Quels médias contacter pour parler d’une solution EdTech ?
Le choix dépend de l’angle : médias éducation pour les usages pédagogiques, presse économique pour la trajectoire entrepreneuriale, médias innovation pour la technologie, presse locale pour une expérimentation territoriale, médias famille si la solution concerne les parents. Les lettres professionnelles, podcasts et supports sectoriels peuvent aussi être très efficaces.
Comment raconter son histoire de startup éducative aux journalistes ?
Le récit doit expliquer l’origine du projet, le besoin observé et la transformation recherchée pour les utilisateurs. Il est préférable d’incarner l’histoire avec des situations réelles plutôt que de multiplier les slogans. Dans l’éducation, le héros du récit doit rester l’utilisateur : enseignant, élève, famille, établissement ou apprenant.
Comment prouver l’impact pédagogique d’une EdTech ?
Il faut distinguer les preuves d’usage, les retours qualitatifs, les indicateurs internes et les évaluations plus structurées. Une startup peut déjà documenter des cas d’usage, des témoignages validés et des conditions d’expérimentation. L’essentiel est de rester précis, transparent et de ne pas confondre adoption de l’outil et amélioration démontrée des apprentissages.
À quel moment lancer des relations presse EdTech ?

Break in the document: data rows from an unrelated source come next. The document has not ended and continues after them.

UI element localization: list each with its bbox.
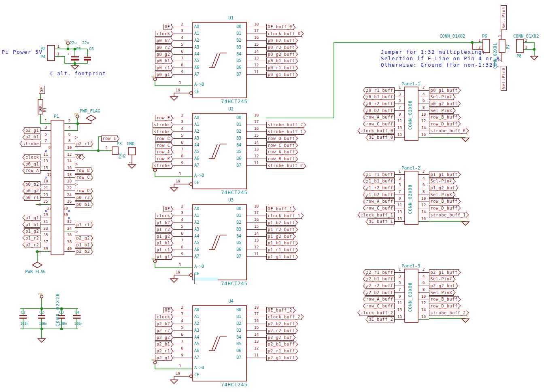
net-label[interactable]: p2_r2 [155, 328, 172, 334]
net-label[interactable]: strobe_buff_2 [429, 310, 467, 316]
net-label[interactable]: p0_r2_buff [365, 101, 395, 107]
net-label[interactable]: row_C [155, 142, 172, 148]
net-label[interactable]: row_C_buff [266, 142, 296, 148]
net-label[interactable]: p0_r2_buff [266, 44, 296, 51]
net-label[interactable]: p0_g1_buff [266, 72, 296, 78]
ref-c5[interactable]: C5 [76, 47, 81, 51]
net-label[interactable]: p2_b2_buff [365, 290, 395, 296]
net-label[interactable]: OE_buff_0 [266, 24, 294, 30]
net-label[interactable]: p2_b1 [24, 134, 40, 140]
net-label[interactable]: p2_g1_buff [429, 269, 459, 275]
net-label[interactable]: p0_g1 [24, 161, 40, 167]
net-label[interactable]: strobe [153, 122, 172, 128]
net-label[interactable]: p1_g1_buff [266, 254, 296, 260]
net-label[interactable]: row_B [75, 167, 91, 174]
net-label[interactable]: OE [164, 206, 172, 212]
net-label[interactable]: row_B_buff [429, 296, 459, 302]
net-label[interactable]: row_E [155, 115, 172, 121]
net-label[interactable]: p1_g2_buf [429, 185, 457, 191]
net-label[interactable]: p2_g1 [155, 355, 172, 361]
net-label[interactable]: p1_b2 [75, 242, 91, 248]
net-label[interactable]: OE_buff_1 [266, 206, 294, 212]
net-label[interactable]: row_C_buff [365, 303, 395, 309]
ref-p2[interactable]: P2 [40, 46, 46, 51]
net-label[interactable]: p2_r1 [155, 348, 172, 354]
net-label[interactable]: p0_b1_buff [266, 58, 296, 64]
net-label[interactable]: OE_buff_2 [266, 307, 294, 313]
net-label[interactable]: strobe_buff_0 [266, 163, 304, 169]
net-label[interactable]: p1_g2_buf [266, 233, 294, 239]
ref-c1[interactable]: C1 [21, 310, 25, 314]
net-label[interactable]: Sel-Pin8 [429, 108, 454, 114]
net-label[interactable]: p0_r2 [155, 44, 172, 51]
net-label[interactable]: p1_g1 [155, 254, 172, 260]
net-label[interactable]: p2_b2 [155, 321, 172, 327]
net-label[interactable]: Sel-Pin8 [429, 290, 454, 296]
net-label[interactable]: row_B [155, 156, 172, 162]
net-label[interactable]: p1_g1 [24, 215, 40, 221]
net-label[interactable]: strobe_buff_2 [266, 122, 304, 128]
net-label[interactable]: row_A_buff [266, 149, 296, 155]
net-label[interactable]: row_D_buff [429, 205, 459, 211]
net-label[interactable]: clock_buff_0 [359, 128, 395, 134]
net-label[interactable]: row_D_buff [266, 136, 296, 142]
net-label[interactable]: p0_g2_buff [429, 101, 459, 107]
net-label[interactable]: p2_r1_buff [365, 269, 395, 275]
net-label[interactable]: p1_g1_buff [429, 172, 459, 178]
net-label[interactable]: p2_r1_buff [266, 348, 296, 354]
net-label[interactable]: clock [155, 314, 172, 320]
net-label[interactable]: strobe [153, 163, 172, 169]
net-label[interactable]: p2_b1_buff [266, 341, 296, 347]
net-label[interactable]: p1_b1 [155, 240, 172, 246]
net-label[interactable]: p2_b1 [155, 341, 172, 347]
net-label[interactable]: p1_b2_buff [365, 192, 395, 198]
net-label[interactable]: row_C_buff [365, 205, 395, 211]
net-label[interactable]: p2_g1 [24, 127, 40, 133]
net-label[interactable]: row_B_buff [429, 114, 459, 120]
net-label[interactable]: clock [155, 31, 172, 37]
net-label[interactable]: p0_r1 [155, 65, 172, 71]
net-label[interactable]: row_B_buff [266, 156, 296, 162]
ref-u4[interactable]: U4 [228, 299, 234, 304]
net-label[interactable]: p0_b2_buff [365, 108, 395, 114]
net-label[interactable]: p2_g1_buff [266, 355, 296, 361]
net-label[interactable]: row_A_buff [365, 296, 395, 302]
net-label-sel-pin8[interactable]: Sel-Pin8 [499, 66, 507, 91]
ref-c6[interactable]: C6 [89, 47, 93, 51]
net-label[interactable]: p1_r2_buff [365, 185, 395, 191]
net-label[interactable]: p1_r2 [155, 227, 172, 233]
net-label[interactable]: p2_b2 [75, 248, 91, 254]
net-label[interactable]: p1_b1 [24, 222, 40, 228]
net-label[interactable]: row_A_buff [365, 198, 395, 204]
net-label[interactable]: p0_b2 [155, 38, 172, 44]
net-label[interactable]: p0_g2_buff [266, 51, 296, 57]
net-label[interactable]: Sel-Pin4 [429, 276, 454, 282]
net-label[interactable]: p2_g2_buf [429, 283, 457, 289]
net-label[interactable]: row_B_buff [429, 198, 459, 204]
net-label[interactable]: p1_g2 [24, 228, 40, 234]
net-label[interactable]: Sel-Pin4 [429, 178, 454, 184]
ref-r1[interactable]: R1 [43, 108, 47, 112]
net-label[interactable]: p2_r2_buff [365, 283, 395, 289]
net-label[interactable]: row_C_buff [365, 121, 395, 127]
ref-u2[interactable]: U2 [228, 106, 234, 112]
net-label[interactable]: p0_g2 [24, 188, 40, 194]
net-label[interactable]: p1_b2_buff [266, 220, 296, 226]
net-label[interactable]: p2_g2 [75, 235, 91, 241]
net-label[interactable]: p2_b1_buff [365, 276, 395, 282]
ref-u3[interactable]: U3 [228, 197, 234, 203]
net-label[interactable]: row_A_buff [365, 114, 395, 120]
net-label[interactable]: p0_b1_buff [365, 94, 395, 100]
net-label[interactable]: row_D_buff [429, 303, 459, 309]
net-label[interactable]: p1_r2 [24, 235, 40, 241]
net-label[interactable]: p0_r1 [24, 195, 40, 201]
net-label[interactable]: clock_buff_1 [359, 212, 395, 218]
net-label[interactable]: p1_g2 [155, 233, 172, 239]
net-label[interactable]: p0_g1_buff [429, 87, 459, 93]
net-label[interactable]: OE [164, 307, 172, 313]
net-label[interactable]: p0_g1 [155, 72, 172, 78]
net-label[interactable]: p0_b2 [24, 181, 40, 187]
net-label[interactable]: p2_g2 [155, 335, 172, 341]
net-label[interactable]: row_D [75, 188, 91, 194]
net-label[interactable]: p0_r1_buff [266, 65, 296, 71]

Le bon moment arrive lorsque la startup dispose d’un positionnement clair, d’un produit montrable, d’une actualité et de premiers éléments de preuve. Cela peut correspondre à un lancement, un partenariat, une expérimentation, une publication d’étude ou une participation à un événement. Anticiper est important, car les journalistes travaillent rarement dans l’urgence imposée par les marques.
Comment se différencier dans un marché EdTech concurrentiel ?

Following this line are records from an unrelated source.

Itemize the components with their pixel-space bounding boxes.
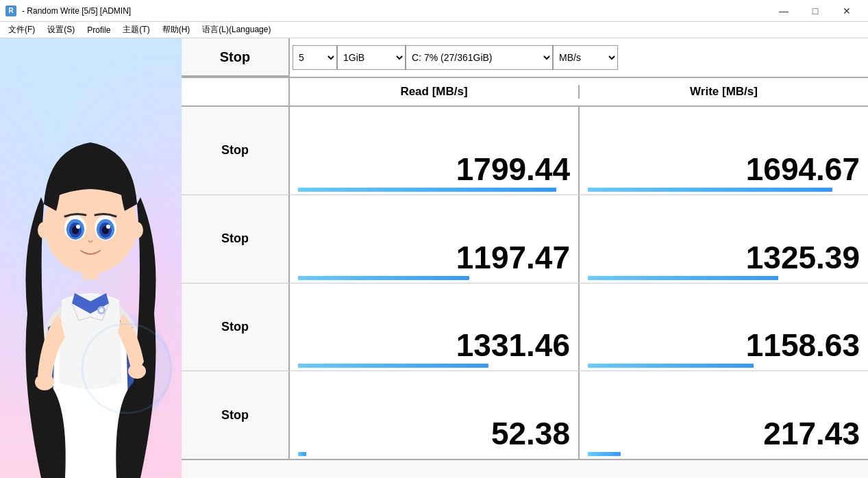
write-value-row1: 1694.67	[580, 107, 868, 194]
stop-button-row4[interactable]: Stop	[182, 371, 290, 459]
table-row: Stop 52.38 217.43	[182, 371, 868, 459]
table-row: Stop 1197.47 1325.39	[182, 195, 868, 284]
write-progress-row1	[588, 188, 860, 192]
control-dropdowns: 5 1234 681632 1GiB 1MiB8MiB64MiB 512MiB2…	[290, 38, 868, 77]
read-bar-row1	[298, 188, 556, 192]
write-bar-row1	[588, 188, 832, 192]
read-bar-row3	[298, 364, 488, 368]
write-number-row2: 1325.39	[746, 242, 860, 273]
window-controls: — □ ✕	[768, 0, 863, 22]
read-value-row4: 52.38	[290, 371, 580, 459]
write-header: Write [MB/s]	[580, 85, 868, 99]
headers-row: Read [MB/s] Write [MB/s]	[182, 78, 868, 107]
drive-select[interactable]: C: 7% (27/361GiB)	[406, 45, 553, 70]
stop-button-row1[interactable]: Stop	[182, 107, 290, 194]
read-number-row4: 52.38	[491, 418, 570, 449]
stop-button-row2[interactable]: Stop	[182, 195, 290, 283]
right-panel-benchmark: Stop 5 1234 681632 1GiB 1MiB8MiB64MiB 51…	[182, 38, 868, 478]
main-stop-button[interactable]: Stop	[182, 38, 290, 77]
data-rows: Stop 1799.44 1694.67 Stop	[182, 107, 868, 459]
svg-point-12	[76, 225, 80, 229]
menu-settings[interactable]: 设置(S)	[42, 23, 80, 37]
unit-select[interactable]: MB/s GB/sIOPSμs	[553, 45, 618, 70]
read-value-row2: 1197.47	[290, 195, 580, 283]
app-icon: R	[5, 5, 16, 16]
write-bar-row3	[588, 364, 754, 368]
read-number-row1: 1799.44	[456, 153, 570, 185]
read-value-row1: 1799.44	[290, 107, 580, 194]
write-number-row3: 1158.63	[746, 329, 860, 361]
read-number-row3: 1331.46	[456, 329, 570, 361]
read-header: Read [MB/s]	[290, 85, 580, 99]
left-panel-anime: ◎	[0, 38, 182, 478]
menu-language[interactable]: 语言(L)(Language)	[197, 23, 276, 37]
table-row: Stop 1331.46 1158.63	[182, 284, 868, 372]
write-progress-row2	[588, 276, 860, 280]
read-bar-row2	[298, 276, 469, 280]
read-number-row2: 1197.47	[456, 242, 570, 273]
menu-profile[interactable]: Profile	[82, 24, 116, 36]
close-button[interactable]: ✕	[831, 0, 863, 22]
svg-point-16	[35, 374, 54, 390]
stop-button-row3[interactable]: Stop	[182, 284, 290, 371]
bottom-bar	[182, 459, 868, 478]
window-title: - Random Write [5/5] [ADMIN]	[22, 6, 131, 16]
read-bar-row4	[298, 452, 306, 456]
write-bar-row4	[588, 452, 621, 456]
write-bar-row2	[588, 276, 778, 280]
read-value-row3: 1331.46	[290, 284, 580, 371]
maximize-button[interactable]: □	[799, 0, 831, 22]
menu-bar: 文件(F) 设置(S) Profile 主题(T) 帮助(H) 语言(L)(La…	[0, 22, 868, 38]
read-progress-row2	[298, 276, 570, 280]
write-value-row3: 1158.63	[580, 284, 868, 371]
write-number-row4: 217.43	[763, 418, 860, 449]
write-progress-row3	[588, 364, 860, 368]
menu-theme[interactable]: 主题(T)	[117, 23, 155, 37]
svg-point-19	[99, 308, 103, 312]
menu-help[interactable]: 帮助(H)	[157, 23, 196, 37]
controls-row: Stop 5 1234 681632 1GiB 1MiB8MiB64MiB 51…	[182, 38, 868, 78]
svg-point-17	[128, 364, 146, 379]
read-progress-row4	[298, 452, 570, 456]
read-progress-row1	[298, 188, 570, 192]
svg-point-13	[106, 225, 110, 229]
test-size-select[interactable]: 1GiB 1MiB8MiB64MiB 512MiB2GiB4GiB 8GiB16…	[337, 45, 406, 70]
write-progress-row4	[588, 452, 860, 456]
main-content: ◎ Stop 5 1234 681632 1GiB 1MiB8MiB64MiB …	[0, 38, 868, 478]
svg-point-15	[131, 222, 143, 238]
title-bar: R - Random Write [5/5] [ADMIN] — □ ✕	[0, 0, 868, 22]
write-value-row2: 1325.39	[580, 195, 868, 283]
read-progress-row3	[298, 364, 570, 368]
write-value-row4: 217.43	[580, 371, 868, 459]
queue-depth-select[interactable]: 5 1234 681632	[293, 45, 337, 70]
svg-point-14	[38, 222, 50, 238]
write-number-row1: 1694.67	[746, 153, 860, 185]
anime-character: ◎	[0, 40, 182, 478]
header-spacer	[182, 78, 290, 105]
table-row: Stop 1799.44 1694.67	[182, 107, 868, 195]
minimize-button[interactable]: —	[768, 0, 799, 22]
menu-file[interactable]: 文件(F)	[3, 23, 40, 37]
title-bar-left: R - Random Write [5/5] [ADMIN]	[5, 5, 131, 16]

La différenciation ne repose pas seulement sur la technologie. Elle peut venir de l’approche pédagogique, du public ciblé, de l’accompagnement, de l’accessibilité, des contenus, de la conformité ou de la connaissance fine du terrain. Les relations presse aident à formuler cette différence de manière claire et vérifiable.
Comment obtenir une première retombée presse pour une EdTech ?

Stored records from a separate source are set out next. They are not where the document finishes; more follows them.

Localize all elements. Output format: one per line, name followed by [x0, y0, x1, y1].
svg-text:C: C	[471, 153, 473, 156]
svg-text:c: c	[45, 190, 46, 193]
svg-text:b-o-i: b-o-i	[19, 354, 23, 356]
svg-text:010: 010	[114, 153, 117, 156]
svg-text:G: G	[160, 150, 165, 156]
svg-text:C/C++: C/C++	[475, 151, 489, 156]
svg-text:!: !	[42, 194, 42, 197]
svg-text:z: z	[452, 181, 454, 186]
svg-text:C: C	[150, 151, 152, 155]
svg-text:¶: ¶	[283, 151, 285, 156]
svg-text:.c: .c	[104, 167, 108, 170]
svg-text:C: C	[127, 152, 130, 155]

Il est conseillé de préparer un angle simple, un communiqué utile, un témoignage disponible et un contact journaliste bien ciblé. Une première retombée peut venir d’un média local, d’un support spécialisé ou d’une rubrique entrepreneuriale. La personnalisation du message compte davantage que le volume d’envois.
Comment mesurer la notoriété d’une EdTech après une campagne RP ?
Il faut analyser la qualité des retombées, les messages repris, les publics touchés, les demandes entrantes et les conversations générées. Le trafic qualifié, les inscriptions à une démonstration, les sollicitations de partenaires ou d’événements sont aussi des signaux utiles. Une stratégie de RP EdTech se mesure dans la durée, par la progression de la confiance et de la reconnaissance.